Pelo contexto, depreende-se que a frase feita – um aforismo, isto é, uma frase curta, que encerra uma reflexão genérica com alcance prático ou moral – encerra uma imagem do exercício do poder, em que «caneta» funciona como metonímia do ato de assinar decretos, ou seja, como instrumento que inscreve atos de autoridade. A expressão pode, portanto, ser entendida como uma advertência a quem tem de saber encontrar meios para alcançar a sua ambição. O dito parece, portanto, próximo de «não se fazem omeletes sem ovos», literalmente equivalente a «é impossível produzir sem matéria-prima» (Madeira Grilo, Dicionário de Provérbios, 2009) ou, mais prosaicamente, «as coisas não nascem do nada».

Pergunta:

A propósito da pergunta publicada 19/04/2022 [sobre a grafia de dele, referido a Deus], não seria mais simples, e certamente mais elegante, simplesmente transferir o destaque em maiúscula para a letra inicial, suprimindo o apóstrofo?

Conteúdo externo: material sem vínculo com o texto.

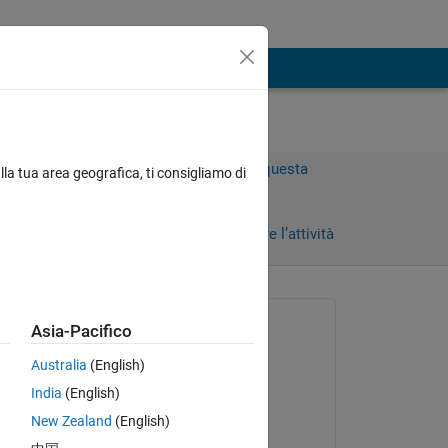
Accedi per rispondere a questa
lla tua area geografica, ti consigliamo di
domanda.
Condividi
Accedi per seguire l’attività
Richiesto:
Asia-Pacifico
Timo
Australia
(English)
il 4 Ott 2017
India
(English)
Risposto:
New Zealand
(English)
Stephen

«Em Deus cremos, e Nele recai toda a nossa esperança.»

Obrigado.

Resposta:

No contexto da atual norma ortográfica, não parece haver preceito claro quanto a essa possibilidade mais «elegante» – a de grafar em maiúscula a letra correspondente à preposição.

O que de facto se prevê – conforme o preceituado são duas situações:

a) a não contração da preposição com o pronome: «em Ele»;

b) a contração, mas escrita com a letra inicial da preposição seguida de um apóstrofo  e de um pronome com incial maiúscula.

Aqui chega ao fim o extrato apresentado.